I love having all of the girls over (and my godson, Arian, who also comes to DC from Philly to hang out with us throughout the year). But I’ve had to let parents know that once their kids are in my care, I’m going to treat them just like they’re mine. That includes a set of ground rules that apply to everyone, visitors and regulars alike:
Don’t take more than you’re going to finish. I hate, hate, hate when children waste food. Let it be known if you come to my house, Miss/Auntie/Mean Ol' Lady Janelle is going to make you eat whatever you take. I remember being on the other side of that—when I was a kid, I thought Cocoa Puffs looked like they were so good, so I begged for them. But alas, when I got home, I discovered they sucked. Too bad for me, because I was at that table sobbing into my cereal bowl every. darn. day. until those bad boys were gone. I thought my mom was the pits for enforcing that rule, but now I see why. She wasn’t working her rump off every day to watch the fruits of her labor be scraped off a plate into the garbage, and neither am I.

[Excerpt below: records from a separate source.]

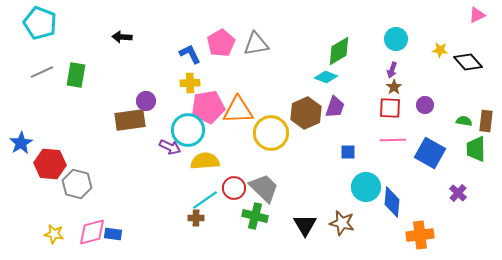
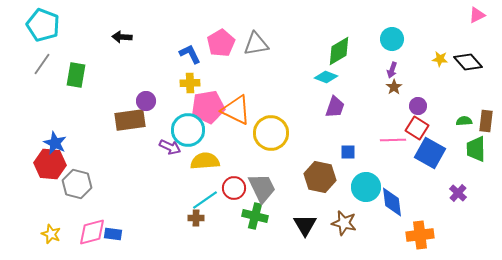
cyan pentagon at (40, 23): moved 3 px right, 2 px down
cyan circle at (396, 39): moved 4 px left
yellow star at (440, 50): moved 9 px down
gray line at (42, 72): moved 8 px up; rotated 30 degrees counterclockwise
purple circle at (425, 105): moved 7 px left, 1 px down
red square at (390, 108): moved 27 px right, 20 px down; rotated 30 degrees clockwise
orange triangle at (238, 110): moved 2 px left; rotated 28 degrees clockwise
brown hexagon at (306, 113): moved 14 px right, 64 px down; rotated 24 degrees counterclockwise
green semicircle at (464, 121): rotated 14 degrees counterclockwise
blue star at (21, 143): moved 34 px right; rotated 15 degrees counterclockwise
gray trapezoid at (264, 188): moved 2 px left; rotated 20 degrees clockwise
blue diamond at (392, 202): rotated 12 degrees counterclockwise
brown star at (342, 223): moved 2 px right
yellow star at (54, 234): moved 3 px left; rotated 12 degrees clockwise
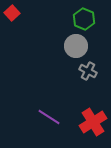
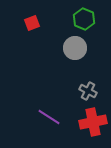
red square: moved 20 px right, 10 px down; rotated 21 degrees clockwise
gray circle: moved 1 px left, 2 px down
gray cross: moved 20 px down
red cross: rotated 20 degrees clockwise
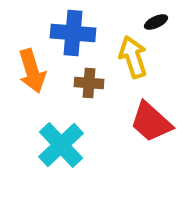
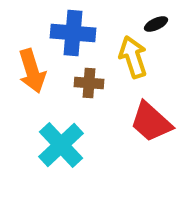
black ellipse: moved 2 px down
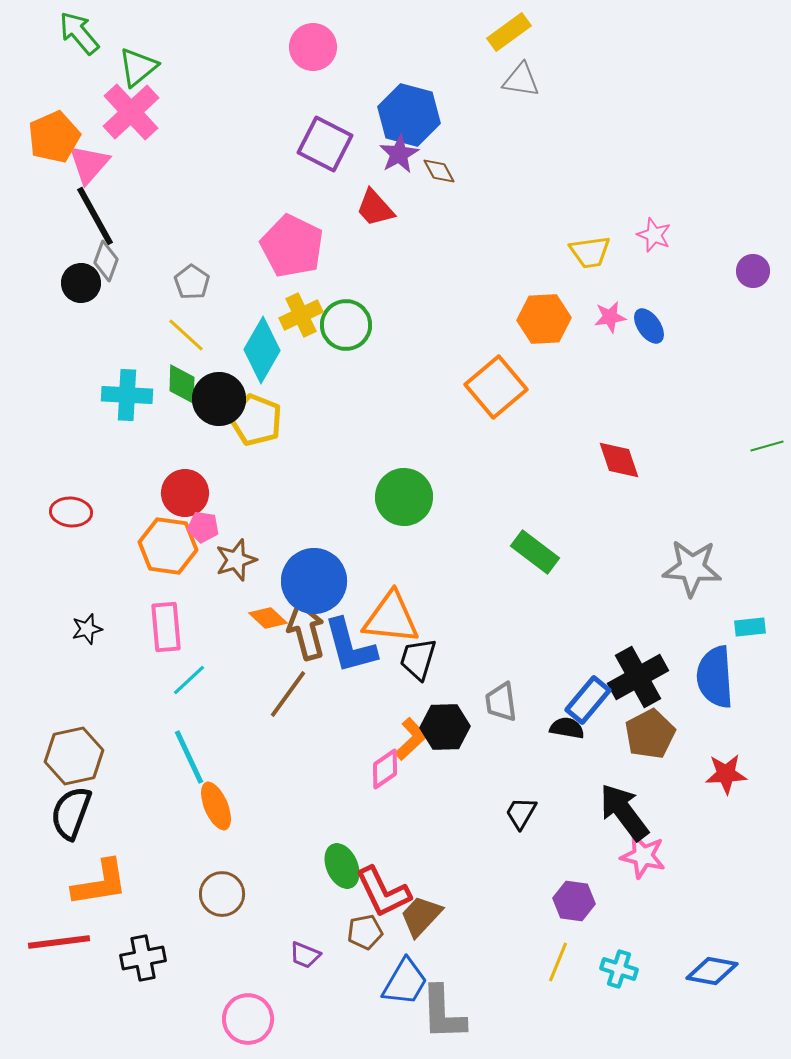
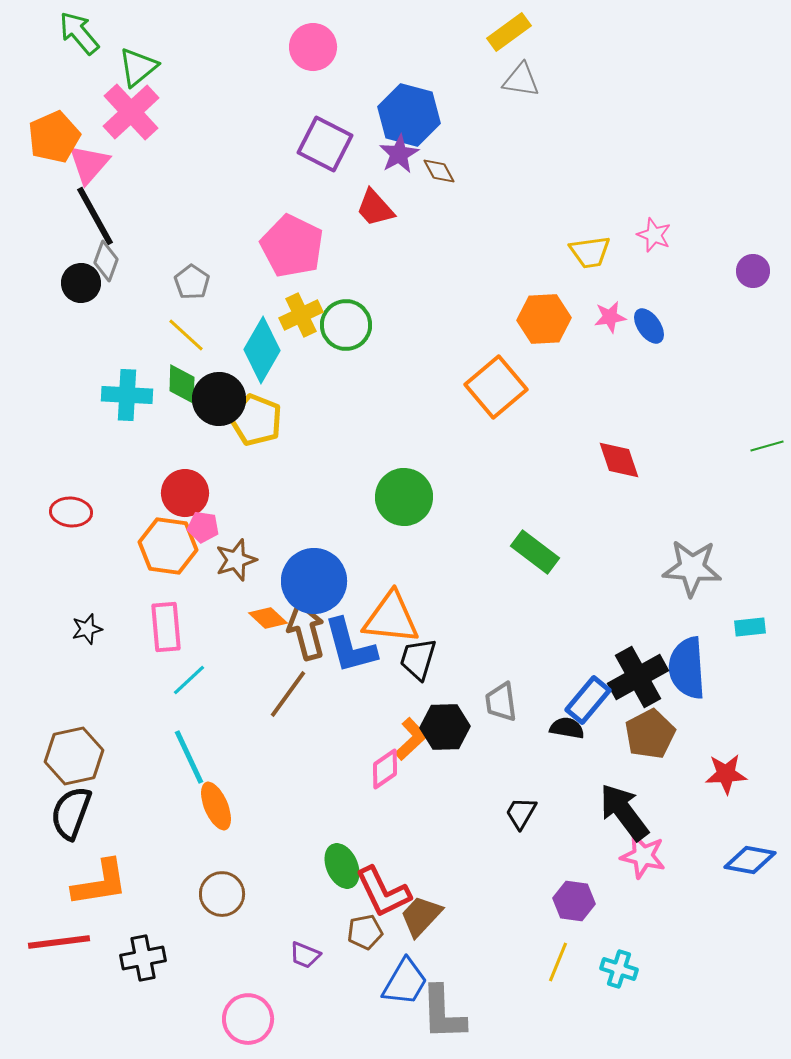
blue semicircle at (715, 677): moved 28 px left, 9 px up
blue diamond at (712, 971): moved 38 px right, 111 px up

Mind your manners. I’m a stickler for politeness, so I expect everyone to act like they have home training. If they don’t, I bet they will by the time they leave. Our old neighbor downstairs had a daughter a few years younger than Girl Child who used to come up and play and hang out when she was there visiting with her dad. And as soon as that man closed the door to ease on back to his bachelor’s paradise, girlfriend would cut up like she’d never been taught right from wrong. She was a bit of wild child. As a result, she got parked on the sofa and put on time out just like she was another Harris kid. She must not have hated it that much because she kept coming back like clockwork and eventually, got the hang of having good manners, no prodding needed.